### SUPPLIED DATA
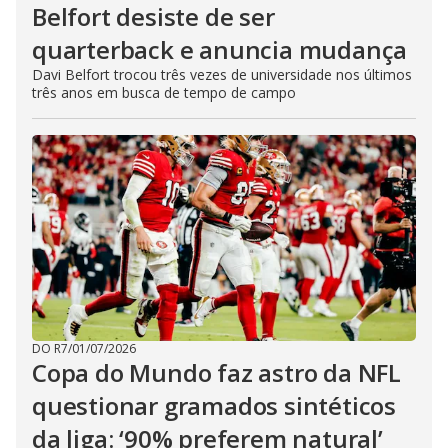
Belfort desiste de ser
quarterback e anuncia mudança
Davi Belfort trocou três vezes de universidade nos últimos
três anos em busca de tempo de campo
DO R7
/
01/07/2026
Copa do Mundo faz astro da NFL
questionar gramados sintéticos
da liga: ‘90% preferem natural’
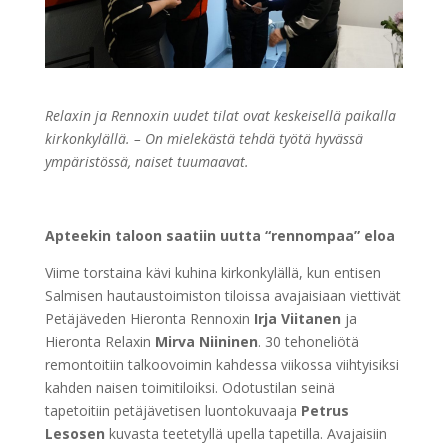
Relaxin ja Rennoxin uudet tilat ovat keskeisellä paikalla
kirkonkylällä.
– On mielekästä tehdä työtä hyvässä
ympäristössä, naiset tuumaavat.
Apteekin taloon saatiin uutta “rennompaa” eloa
Viime torstaina kävi kuhina kirkonkylällä, kun entisen
Salmisen hautaustoimiston tiloissa avajaisiaan viettivät
Petäjäveden Hieronta Rennoxin
Irja Viitanen
ja
Hieronta Relaxin
Mirva Niininen
. 30 tehoneliötä
remontoitiin talkoovoimin kahdessa viikossa viihtyisiksi
kahden naisen toimitiloiksi. Odotustilan seinä
tapetoitiin petäjävetisen luontokuvaaja
Petrus
Lesosen
kuvasta teetetyllä upella tapetilla. Avajaisiin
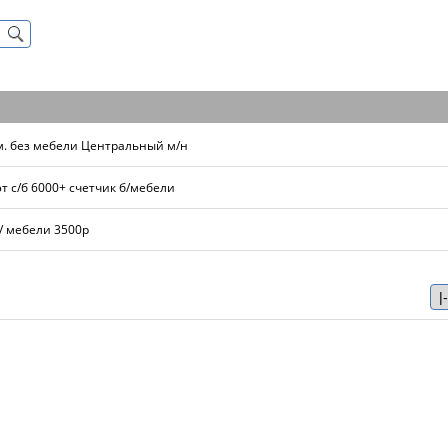
.м. без мебели Центральный м/н
эт с/б 6000+ счетчик б/мебели
б/ мебели 3500р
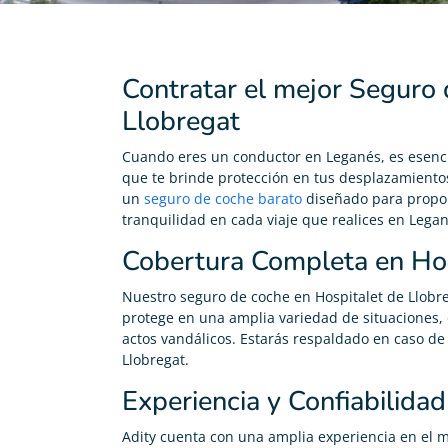
Contratar el mejor Seguro 
Llobregat
Cuando eres un conductor en Leganés, es esenci
que te brinde protección en tus desplazamientos 
un
seguro de coche barato
diseñado para propor
tranquilidad en cada viaje que realices en Legan
Cobertura Completa en Hos
Nuestro seguro de coche en Hospitalet de Llobr
protege en una amplia variedad de situaciones, 
actos vandálicos. Estarás respaldado en caso de 
Llobregat.
Experiencia y Confiabilidad
Adity cuenta con una amplia experiencia en el m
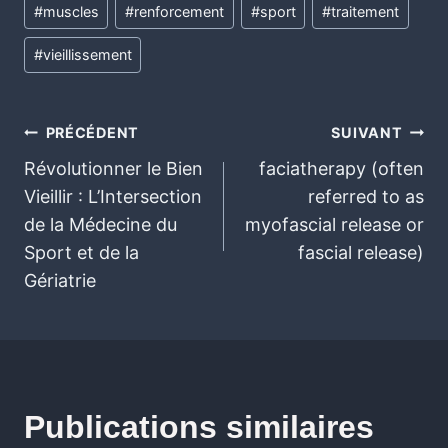
#
muscles
#
renforcement
#
sport
#
traitement
#
vieillissement
PRÉCÉDENT
SUIVANT
Révolutionner le Bien
faciatherapy (often
Vieillir : L’Intersection
referred to as
de la Médecine du
myofascial release or
Sport et de la
fascial release)
Gériatrie
Publications similaires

### WHAT TO PRODUCE
Go through the material and report each line that holds the string "Hieronta".

### EXERCISE RESPONSE
Petäjäveden Hieronta Rennoxin
Hieronta Relaxin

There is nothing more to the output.